_WORK TO BE COMPLETED_
Retype, with no pictures, each line from the one that holds "шарм придают." through the last line of the entries below, both included.
Segment Start: DATA FOR THE TASK
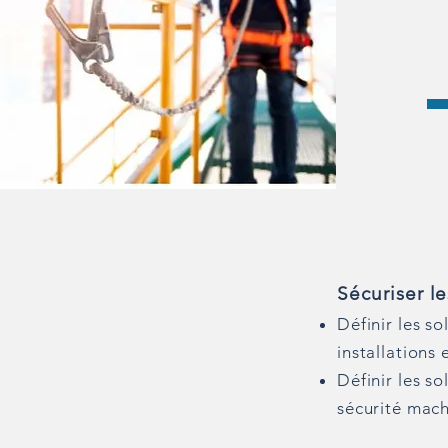
Sécuriser le
Définir les s
installations
Définir les s
sécurité mach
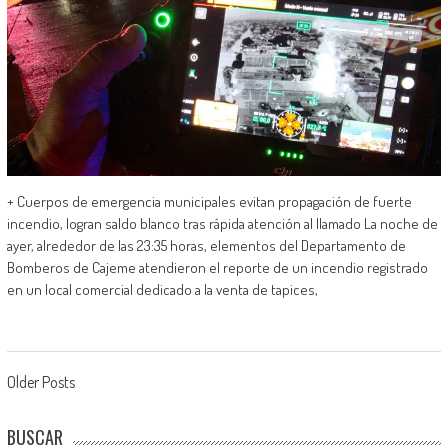
+ Cuerpos de emergencia municipales evitan propagación de fuerte
incendio, logran saldo blanco tras rápida atención al llamado La noche de
ayer, alrededor de las 23:35 horas, elementos del Departamento de
Bomberos de Cajeme atendieron el reporte de un incendio registrado
en un local comercial dedicado a la venta de tapices,
Posts
Older Posts
navigation
BUSCAR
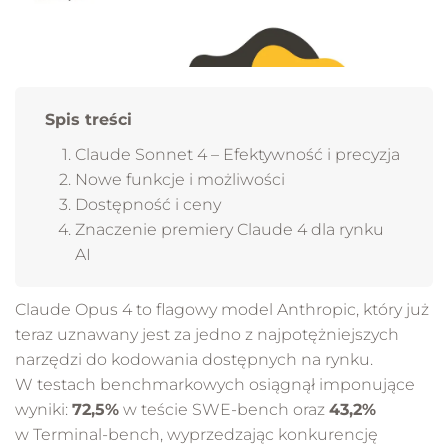
Spis treści
Claude Sonnet 4 – Efektywność i precyzja
Nowe funkcje i możliwości
Dostępność i ceny
Znaczenie premiery Claude 4 dla rynku
AI
Claude Opus 4 to flagowy model Anthropic, który już
teraz uznawany jest za jedno z najpotężniejszych
narzędzi do kodowania dostępnych na rynku.
W testach benchmarkowych osiągnął imponujące
wyniki:
72,5%
w teście SWE-bench oraz
43,2%
w Terminal-bench, wyprzedzając konkurencję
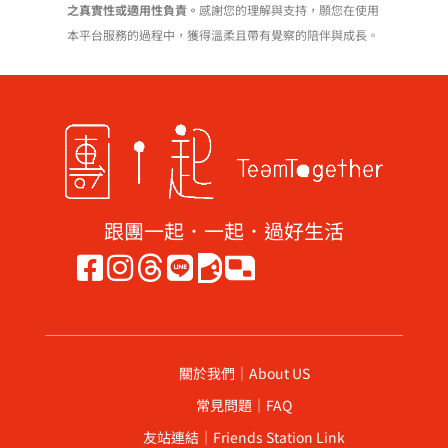
之真實性或適用性負責。
感謝您的理解與支持，願您在使用
本平台服務的過程中，獲得溫柔且帶有覺察的陪伴與成長。
跟團一起．一起．過好生活
關於我們｜About US
常見問題｜FAQ
友站連結｜Friends Station Link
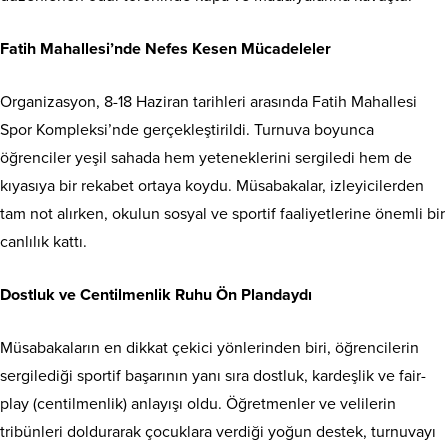
Fatih Mahallesi’nde Nefes Kesen Mücadeleler
Organizasyon, 8-18 Haziran tarihleri arasında Fatih Mahallesi
Spor Kompleksi’nde gerçekleştirildi. Turnuva boyunca
öğrenciler yeşil sahada hem yeteneklerini sergiledi hem de
kıyasıya bir rekabet ortaya koydu. Müsabakalar, izleyicilerden
tam not alırken, okulun sosyal ve sportif faaliyetlerine önemli bir
canlılık kattı.
Dostluk ve Centilmenlik Ruhu Ön Plandaydı
Müsabakaların en dikkat çekici yönlerinden biri, öğrencilerin
sergilediği sportif başarının yanı sıra dostluk, kardeşlik ve fair-
play (centilmenlik) anlayışı oldu. Öğretmenler ve velilerin
tribünleri doldurarak çocuklara verdiği yoğun destek, turnuvayı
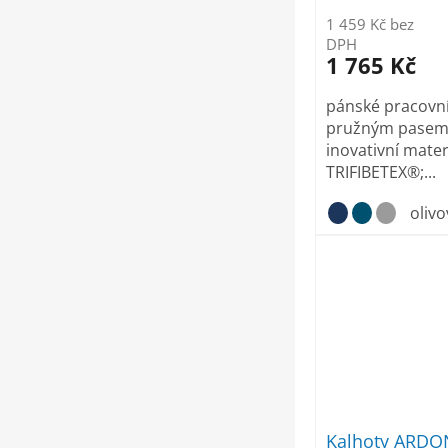
1 459 Kč bez
DPH
1 765 Kč
pánské pracovní
pružným pasem; 
inovativní mater
TRIFIBETEX®;...
olivo
Kalhoty ARDO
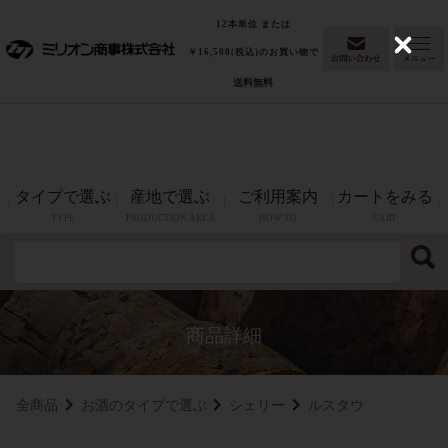
「東京ウイスキー&スピリッツコンペティション
最高金賞
12本単位 または
2026(洋酒部門)」グレンファークラス17年カスクストレングスが
C
￥16,500(税込)のお買い物で
l
最高金賞を受賞！
送料無料
o
s
e
タイプで選ぶ
産地で選ぶ
ご利用案内
カートをみる
TYPE
PRODUCTION AREA
HOW TO
CART
全商品
お酒のタイプで選ぶ
シェリー
ルスタウ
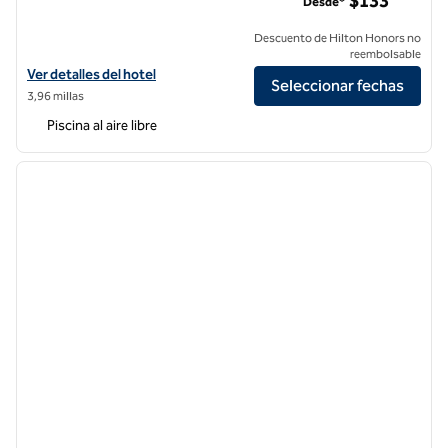
$133
Desde*
Descuento de Hilton Honors no
reembolsable
Ver detalles del hotel Hilton Garden Inn Irvine Spectrum Lake Forest
Ver detalles del hotel
Seleccionar fechas
3,96 millas
Piscina al aire libre
1
/
12
imagen anterior
siguie
1 de 12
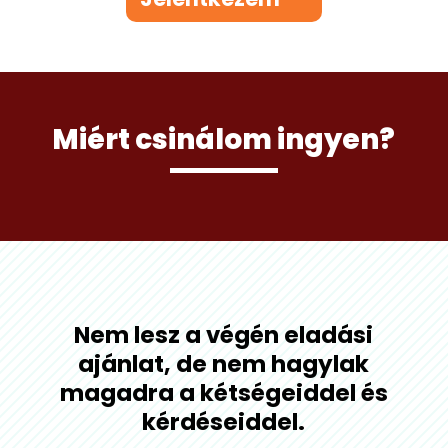
Miért csinálom ingyen?
Nem lesz a végén eladási
ajánlat, de nem hagylak
magadra a kétségeiddel és
kérdéseiddel.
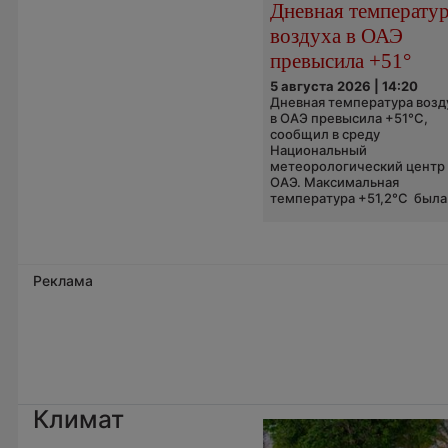
Дневная температу
воздуха в ОАЭ
превысила +51°
5 августа 2026 | 14:20
Дневная температура возд
в ОАЭ превысила +51°C,
сообщил в среду
Национальный
метеорологический центр
ОАЭ. Максимальная
температура +51,2°C была.
Реклама
Климат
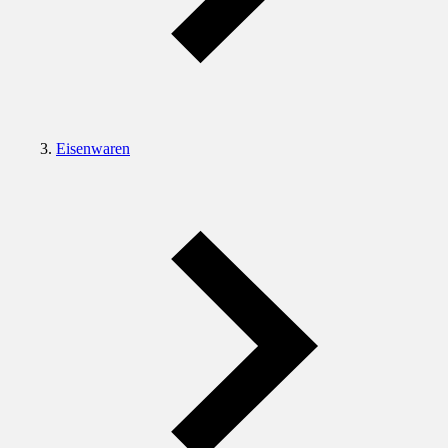
Eisenwaren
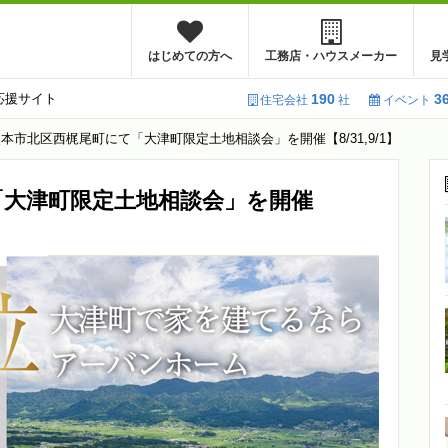
はじめての方へ
工務店・ハウスメーカー
見
応援サイト
190
3
住宅会社
社
イベント
本市北区西梶尾町にて「大津町限定土地相談会」を開催【8/31,9/1】
「大津町限定土地相談会」を開催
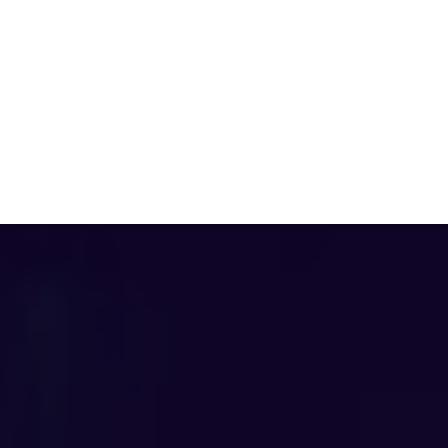
TIVITÉ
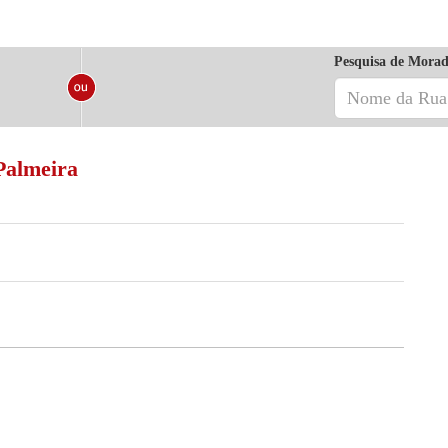
Pesquisa de Morad
Palmeira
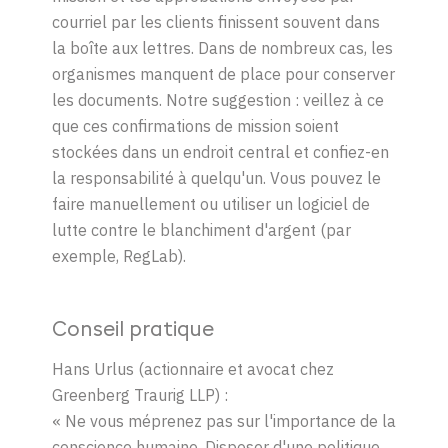
courriel par les clients finissent souvent dans
la boîte aux lettres. Dans de nombreux cas, les
organismes manquent de place pour conserver
les documents. Notre suggestion : veillez à ce
que ces confirmations de mission soient
stockées dans un endroit central et confiez-en
la responsabilité à quelqu'un. Vous pouvez le
faire manuellement ou utiliser un logiciel de
lutte contre le blanchiment d'argent (par
exemple, RegLab).
Conseil pratique
Hans Urlus (actionnaire et avocat chez
Greenberg Traurig LLP) :
«
Ne vous méprenez pas sur l'importance de la
conscience humaine. Disposer d'une politique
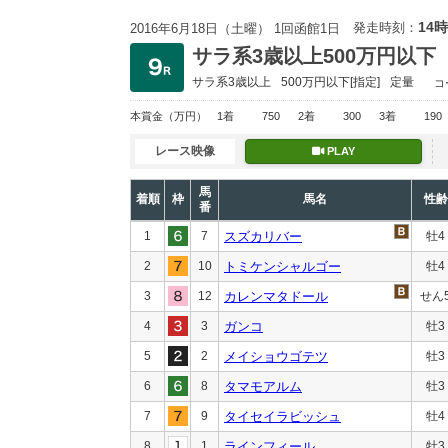
14時
発走時刻：
2016年6月18日（土曜） 1回函館1日
サラ系3歳以上500万円以下
サラ系3歳以上
500万円以下
[指定]
定量
コ
本賞金
（万円）
1着
750
2着
300
3着
190
レース映像
PLAY
馬
着順
枠
馬名
性齢
番
1
7
スズカリバー
牡4
2
10
トミケンシャルゴー
牡4
3
12
カレンマタドール
せん
4
3
ガンコ
牡3
5
2
メイショウゴテツ
牡3
6
8
タマモアルム
牡3
7
9
タイセイラビッシュ
牡4
8
1
ラインフィール
牡3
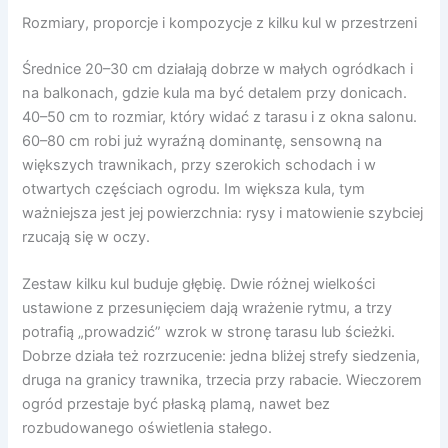
Rozmiary, proporcje i kompozycje z kilku kul w przestrzeni
Średnice 20–30 cm działają dobrze w małych ogródkach i
na balkonach, gdzie kula ma być detalem przy donicach.
40–50 cm to rozmiar, który widać z tarasu i z okna salonu.
60–80 cm robi już wyraźną dominantę, sensowną na
większych trawnikach, przy szerokich schodach i w
otwartych częściach ogrodu. Im większa kula, tym
ważniejsza jest jej powierzchnia: rysy i matowienie szybciej
rzucają się w oczy.
Zestaw kilku kul buduje głębię. Dwie różnej wielkości
ustawione z przesunięciem dają wrażenie rytmu, a trzy
potrafią „prowadzić” wzrok w stronę tarasu lub ścieżki.
Dobrze działa też rozrzucenie: jedna bliżej strefy siedzenia,
druga na granicy trawnika, trzecia przy rabacie. Wieczorem
ogród przestaje być płaską plamą, nawet bez
rozbudowanego oświetlenia stałego.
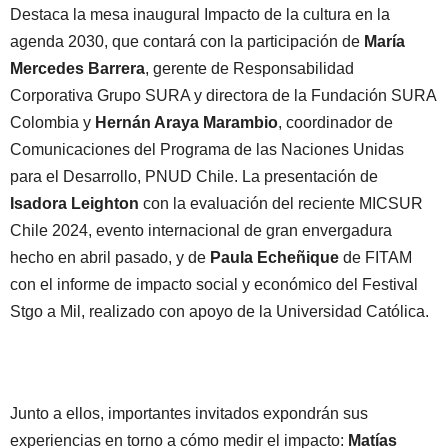
Destaca la mesa inaugural Impacto de la cultura en la
agenda 2030, que contará con la participación de
María
Mercedes Barrera
, gerente de Responsabilidad
Corporativa Grupo SURA y directora de la Fundación SURA
Colombia y
Hernán Araya Marambio
, coordinador de
Comunicaciones del Programa de las Naciones Unidas
para el Desarrollo, PNUD Chile. La presentación de
Isadora Leighton
con la evaluación del reciente MICSUR
Chile 2024, evento internacional de gran envergadura
hecho en abril pasado, y de
Paula Echeñique
de FITAM
con el informe de impacto social y económico del Festival
Stgo a Mil, realizado con apoyo de la Universidad Católica.
Junto a ellos, importantes invitados expondrán sus
experiencias en torno a cómo medir el impacto:
Matías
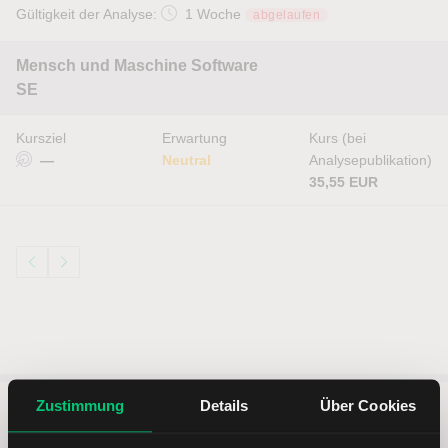
Gültigkeit der Analyse:
1 Woche
abgelaufen
Mensch und Maschine Software
SE
Kursziel
Erwartung
Kurs (bei
—
Neutral
Analysepublikation)
35,55 EUR
Zustimmung
Details
Über Cookies
5 entscheidende Vorteile vom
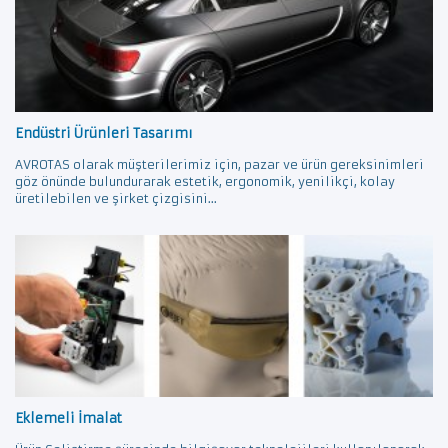
Endüstri Ürünleri Tasarımı
AVROTAS olarak müşterilerimiz için, pazar ve ürün gereksinimleri
göz önünde bulundurarak estetik, ergonomik, yenilikçi, kolay
üretilebilen ve şirket çizgisini...
Eklemeli İmalat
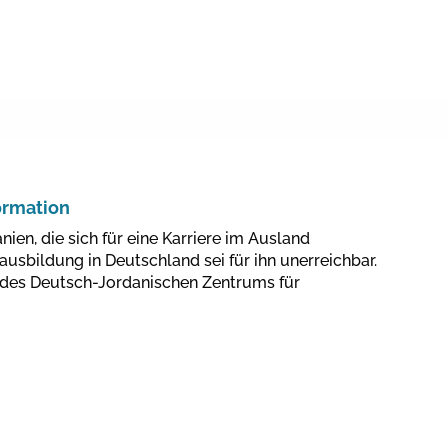
ormation
nien, die sich für eine Karriere im Ausland
sausbildung in Deutschland sei für ihn unerreichbar.
g des Deutsch-Jordanischen Zentrums für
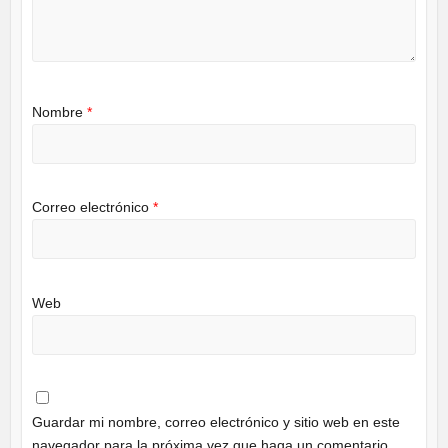
Nombre
*
Correo electrónico
*
Web
Guardar mi nombre, correo electrónico y sitio web en este
navegador para la próxima vez que haga un comentario.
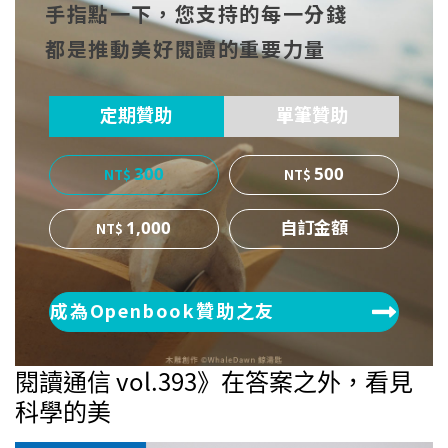
手指點一下，您支持的每一分錢
cebo
witt
博
都是推動美好閱讀的重要力量
ok
er
定期贊助
單筆贊助
300
500
1,000
成為Openbook贊助之友
閱讀通信 vol.393》在答案之外，看見
科學的美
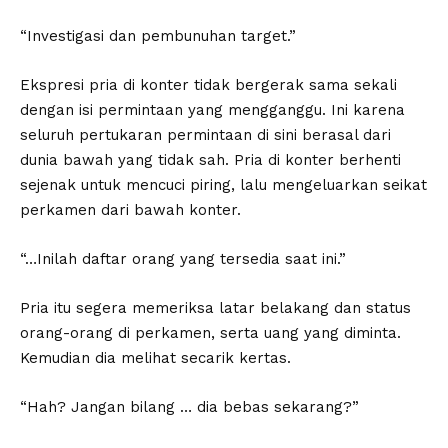
“Investigasi dan pembunuhan target.”
Ekspresi pria di konter tidak bergerak sama sekali
dengan isi permintaan yang mengganggu. Ini karena
seluruh pertukaran permintaan di sini berasal dari
dunia bawah yang tidak sah. Pria di konter berhenti
sejenak untuk mencuci piring, lalu mengeluarkan seikat
perkamen dari bawah konter.
“…Inilah daftar orang yang tersedia saat ini.”
Pria itu segera memeriksa latar belakang dan status
orang-orang di perkamen, serta uang yang diminta.
Kemudian dia melihat secarik kertas.
“Hah? Jangan bilang … dia bebas sekarang?”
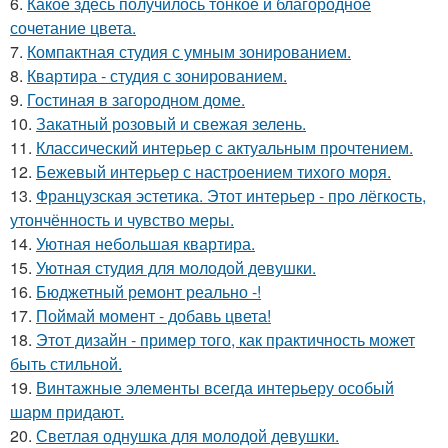
6.
Какое здесь получилось тонкое и благородное
сочетание цвета.
7.
Компактная студия с умным зонированием.
8.
Квартира - студия с зонированием.
9.
Гостиная в загородном доме.
10.
Закатный розовый и свежая зелень.
11.
Классический интерьер с актуальным прочтением.
12.
Бежевый интерьер с настроением тихого моря.
13.
Французская эстетика. Этот интерьер - про лёгкость,
утончённость и чувство меры.
14.
Уютная небольшая квартира.
15.
Уютная студия для молодой девушки.
16.
Бюджетный ремонт реально -!
17.
Поймай момент - добавь цвета!
18.
Этот дизайн - пример того, как практичность может
быть стильной.
19.
Винтажные элементы всегда интерьеру особый
шарм придают.
20.
Светлая однушка для молодой девушки.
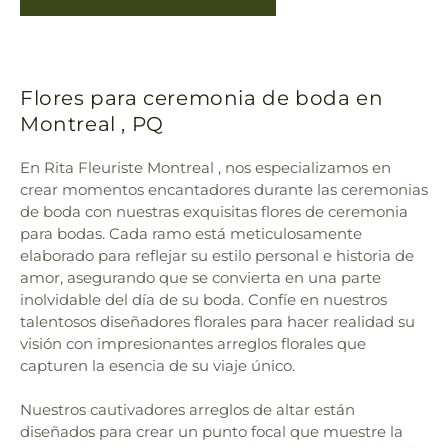
Flores para ceremonia de boda en
Montreal , PQ
En Rita Fleuriste Montreal , nos especializamos en
crear momentos encantadores durante las ceremonias
de boda con nuestras exquisitas flores de ceremonia
para bodas. Cada ramo está meticulosamente
elaborado para reflejar su estilo personal e historia de
amor, asegurando que se convierta en una parte
inolvidable del día de su boda. Confíe en nuestros
talentosos diseñadores florales para hacer realidad su
visión con impresionantes arreglos florales que
capturen la esencia de su viaje único.
Nuestros cautivadores arreglos de altar están
diseñados para crear un punto focal que muestre la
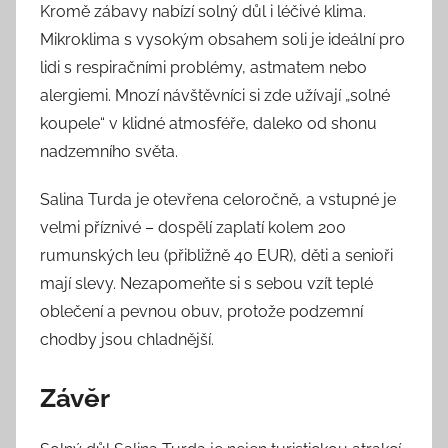
Kromě zábavy nabízí solný důl i léčivé klima.
Mikroklima s vysokým obsahem soli je ideální pro
lidi s respiračními problémy, astmatem nebo
alergiemi. Mnozí návštěvníci si zde užívají „solné
koupele“ v klidné atmosféře, daleko od shonu
nadzemního světa.
Salina Turda je otevřena celoročně, a vstupné je
velmi příznivé – dospělí zaplatí kolem 200
rumunských leu (přibližně 40 EUR), děti a senioři
mají slevy. Nezapomeňte si s sebou vzít teplé
oblečení a pevnou obuv, protože podzemní
chodby jsou chladnější.
Závěr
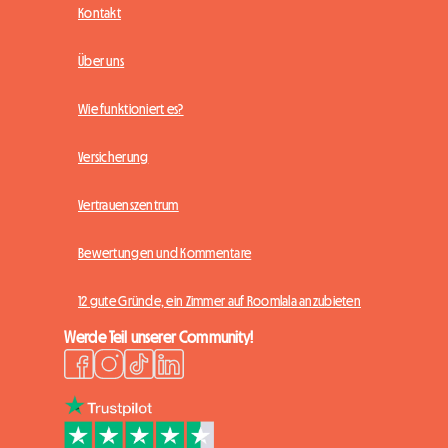
Kontakt
Über uns
Wie funktioniert es?
Versicherung
Vertrauenszentrum
Bewertungen und Kommentare
12 gute Gründe, ein Zimmer auf Roomlala anzubieten
Werde Teil unserer Community!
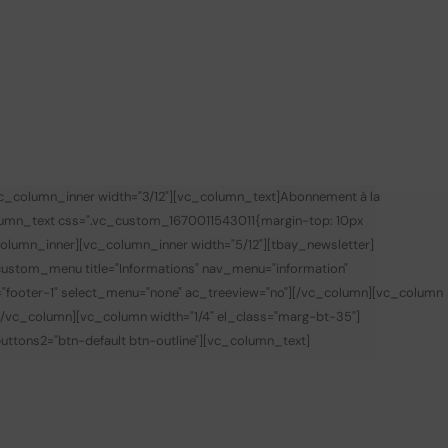
vc_column_inner width="3/12"][vc_column_text]
Abonnement à la
lumn_text css=".vc_custom_1670011543011{margin-top: 10px
olumn_inner][vc_column_inner width="5/12"][tbay_newsletter]
custom_menu title="Informations" nav_menu="information"
="footer-1" select_menu="none" ac_treeview="no"][/vc_column][vc_column
][/vc_column][vc_column width="1/4" el_class="marg-bt-35"]
 buttons2="btn-default btn-outline"][vc_column_text]
0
Segment End: DATA FOR THE TASK
_ANSWER SECTION_
шарм придают.
20.
Светлая однушка для молодой девушки.
Flores para ceremonia de boda en
Montreal , PQ
En Rita Fleuriste Montreal , nos especializamos en
crear momentos encantadores durante las ceremonias
de boda con nuestras exquisitas flores de ceremonia
para bodas. Cada ramo está meticulosamente
elaborado para reflejar su estilo personal e historia de
amor, asegurando que se convierta en una parte
inolvidable del día de su boda. Confíe en nuestros
talentosos diseñadores florales para hacer realidad su
visión con impresionantes arreglos florales que
capturen la esencia de su viaje único.
Nuestros cautivadores arreglos de altar están
diseñados para crear un punto focal que muestre la
Kromě zábavy nabízí solný důl i léčivé klima.
Mikroklima s vysokým obsahem soli je ideální pro
lidi s respiračními problémy, astmatem nebo
alergiemi. Mnozí návštěvníci si zde užívají „solné
koupele“ v klidné atmosféře, daleko od shonu
nadzemního světa.
Salina Turda je otevřena celoročně, a vstupné je
velmi příznivé – dospělí zaplatí kolem 200
rumunských leu (přibližně 40 EUR), děti a senioři
mají slevy. Nezapomeňte si s sebou vzít teplé
oblečení a pevnou obuv, protože podzemní
chodby jsou chladnější.
Závěr
Kontakt
Über uns
Wie funktioniert es?
Versicherung
Vertrauenszentrum
Bewertungen und Kommentare
12 gute Gründe, ein Zimmer auf Roomlala anzubieten
Werde Teil unserer Community!
vc_column_inner width="3/12"][vc_column_text]
Abonnement à la
lumn_text css=".vc_custom_1670011543011{margin-top: 10px
olumn_inner][vc_column_inner width="5/12"][tbay_newsletter]
custom_menu title="Informations" nav_menu="information"
="footer-1" select_menu="none" ac_treeview="no"][/vc_column][vc_column
][/vc_column][vc_column width="1/4" el_class="marg-bt-35"]
 buttons2="btn-default btn-outline"][vc_column_text]
0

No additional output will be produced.